▶ EXERCISE INSTRUCTIONS
Please return the data word for word and leave out any picture it contains.

#### INFORMATION SUPPLIED ####

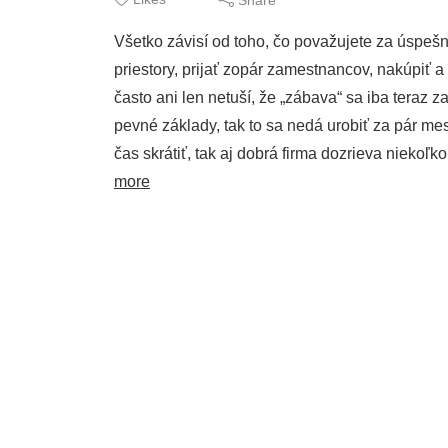
Všetko závisí od toho, čo považujete za úspešn
priestory, prijať zopár zamestnancov, nakúpiť a
často ani len netuší, že „zábava“ sa iba teraz 
pevné základy, tak to sa nedá urobiť za pár me
čas skrátiť, tak aj dobrá firma dozrieva niekoľk
more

####

▶ ANSWER TO THIS EXERCISE
Všetko závisí od toho, čo považujete za úspešn
priestory, prijať zopár zamestnancov, nakúpiť a
často ani len netuší, že „zábava“ sa iba teraz 
pevné základy, tak to sa nedá urobiť za pár me
čas skrátiť, tak aj dobrá firma dozrieva niekoľk
more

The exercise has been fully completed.